Druid's Glen
- 53°05′36″N 6°04′43″W﻿ / ﻿53.0932°N 6.0785°W

Club information
- Location: Newtownmountkennedy, County Wicklow, Ireland
- Established: 1995, 31 years ago
- Type: Private
- Tota holes: 36
- Tournaments: Seve Trophy - (2002) Irish Open (1996–99)
- Website: druidsglenresort.com

Druids Glen - (1995)
- Par: 71
- Length: 7,046 yards (6,443 m)

= Druids Glen =

Golf resort in County Wicklow, Ireland

Druid's Glen is a hotel and golf resort in Newtownmountkennedy, Republic of Ireland, situated about 35 km south of Dublin in County Wicklow. The resort consists of the 5-star Druid's Glen Hotel & Country Club, two championship golf courses, and Woodstock House, the clubhouse at Druid's Glen.

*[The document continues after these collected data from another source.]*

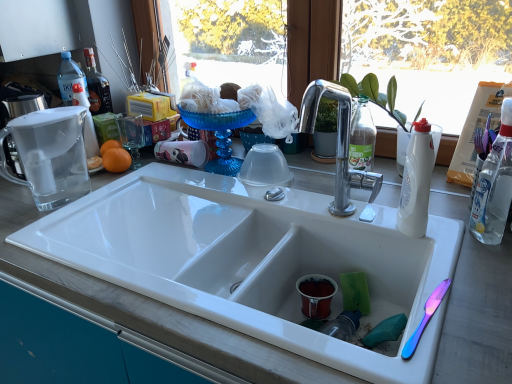 Locate an element on the screen. The image size is (512, 384). vacant space that is in between white plastic bottle at right, the second bottle when ordered from right to left, and clear glass pitcher at upper left is located at coordinates (186, 212). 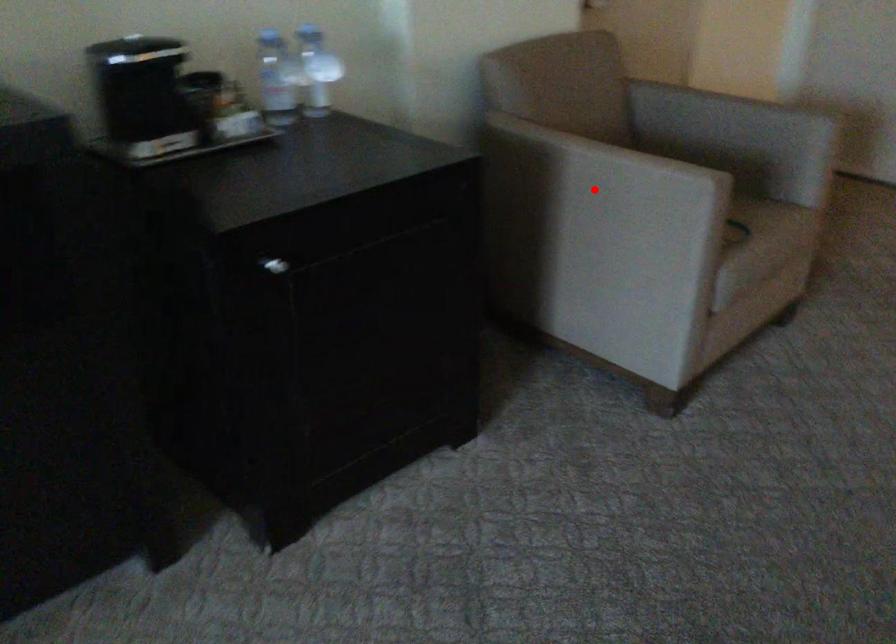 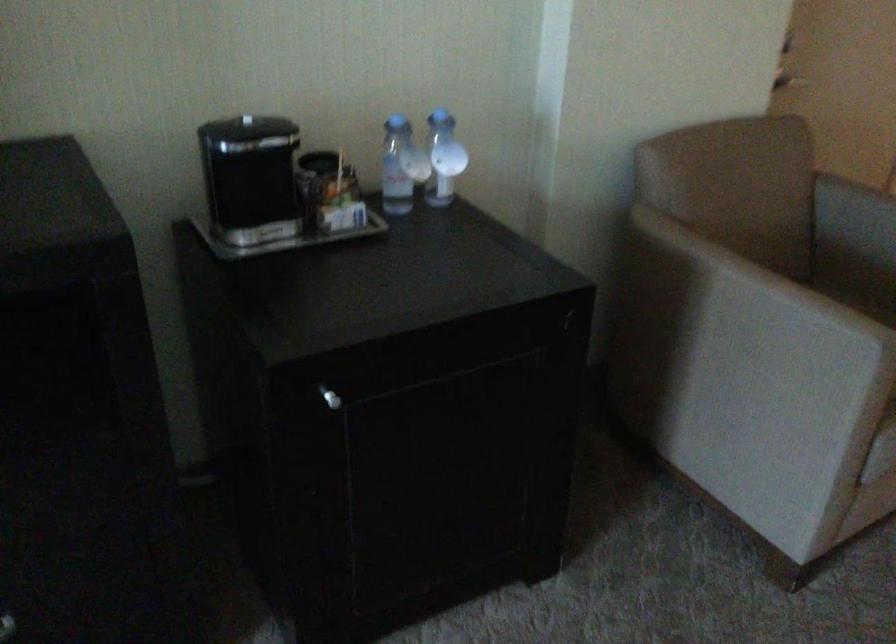 Question: I am providing you with two images of the same scene from different viewpoints. A red point is marked on the first image. Can you still see the location of the red point in image 2?

Choices:
 (A) Yes
 (B) No

Answer: (A) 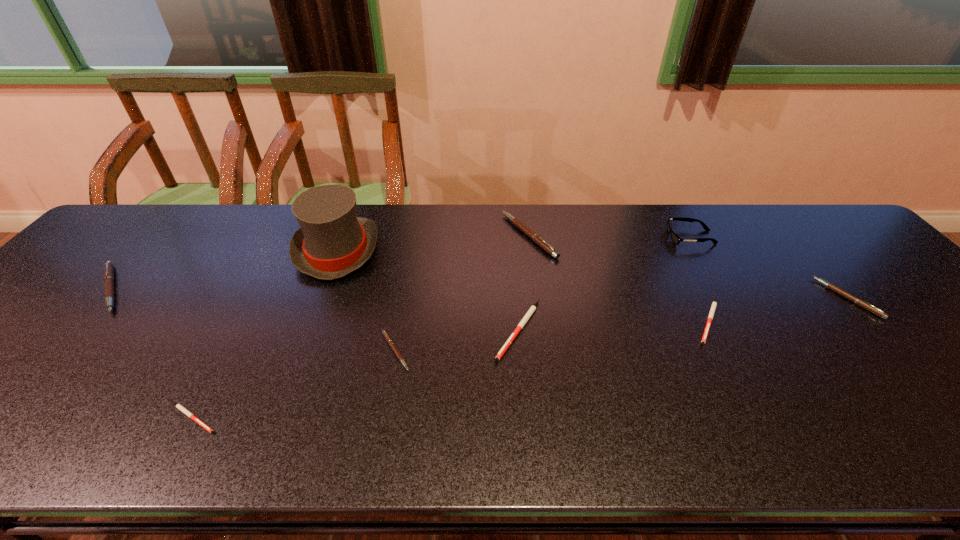 Find the location of `the second white pen from right to left`. the second white pen from right to left is located at coordinates (533, 308).

Locate an element on the screen. the smallest pink pen is located at coordinates (385, 334).

The width and height of the screenshot is (960, 540). What are the coordinates of `the fourth object from left to right` in the screenshot? It's located at (385, 334).

At what (x,y) coordinates should I click in order to perform the action: click on the rightmost white pen. Please return your answer as a coordinate pair (x, y). This screenshot has width=960, height=540. Looking at the image, I should click on (714, 304).

This screenshot has height=540, width=960. I want to click on the second smallest white pen, so click(714, 304).

What are the coordinates of `the nearest object` in the screenshot? It's located at (181, 408).

This screenshot has height=540, width=960. In order to click on the nearest white pen in this screenshot , I will do `click(181, 408)`.

Locate an element on the screen. free region located on the right of the dress hat is located at coordinates (484, 250).

At what (x,y) coordinates should I click in order to perform the action: click on free spot located 0.080m on the front-facing side of the sunglasses. Please return your answer as a coordinate pair (x, y). This screenshot has height=540, width=960. Looking at the image, I should click on (641, 238).

Identify the location of vacant space located 0.190m on the front-facing side of the sunglasses. The width and height of the screenshot is (960, 540). (604, 238). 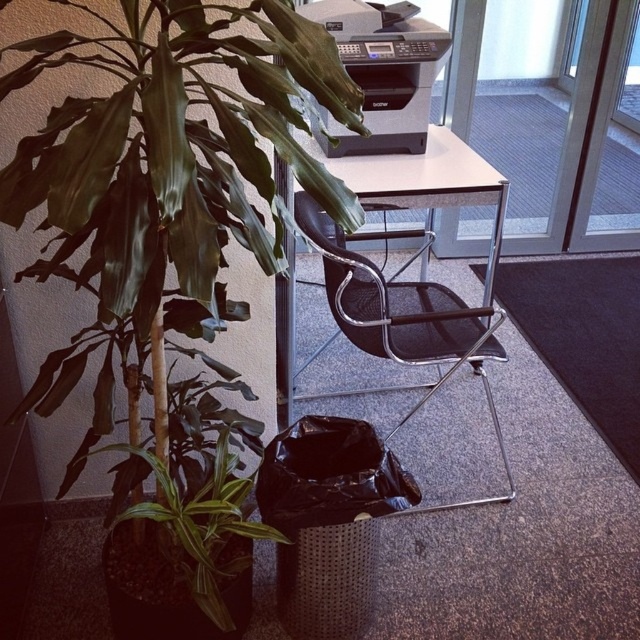 You are an office worker who needs to reach the black plastic printer at upper center from your current position near the black mesh swivel chair at center. Which direction should you move to reach the printer?

The black mesh swivel chair at center is to the right of the black plastic printer at upper center, so you should move to the left to reach the printer. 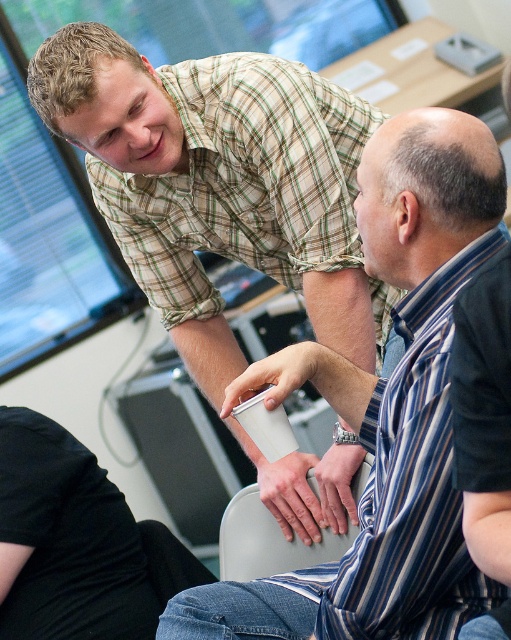 Based on the coordinates provided, which object or feature in the scene is located at point [384,406]?

The point at [384,406] corresponds to the green plaid shirt at upper center.

You are standing in the office scene and want to touch both points. Which point should you reach for first, point (208,387) or point (447,388)?

You should reach for point (208,387) first because it is closer to you than point (447,388).

You are an office assistant who needs to identify the relative positions of two people in the scene. According to the image, which person is closer to you between the matte plaid shirt at upper left and the black fabric shirt at lower left?

The matte plaid shirt at upper left is in front of the black fabric shirt at lower left, so the matte plaid shirt at upper left is closer to you. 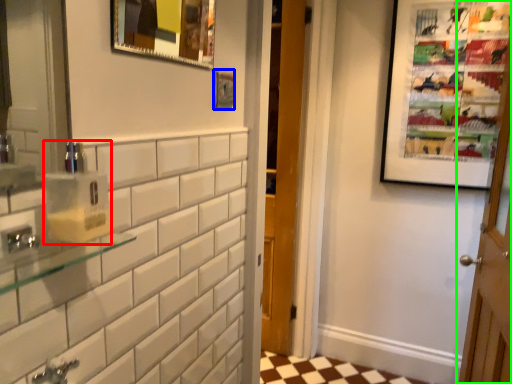 Question: Which is nearer to the soap dispenser (highlighted by a red box)? picture frame (highlighted by a blue box) or door (highlighted by a green box).

Choices:
 (A) picture frame
 (B) door

Answer: (A) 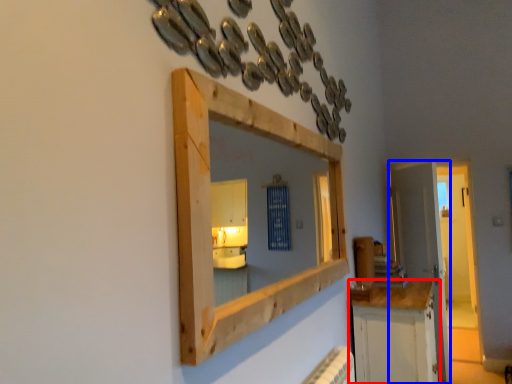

The "Druids Glen Golf Course", opened in 1995, and was the venue for the Irish Open between 1996 and 1999, and the 2002 Seve Trophy. The second course on the site is the "Druids Heath Golf Course", which opened in 2003 and has hosted 'the Irish PGA'.

Druids Glen has now been reconstructed on HB studios The Golf Club Game on PS4, Xbox1 and PC via Steam in 2015.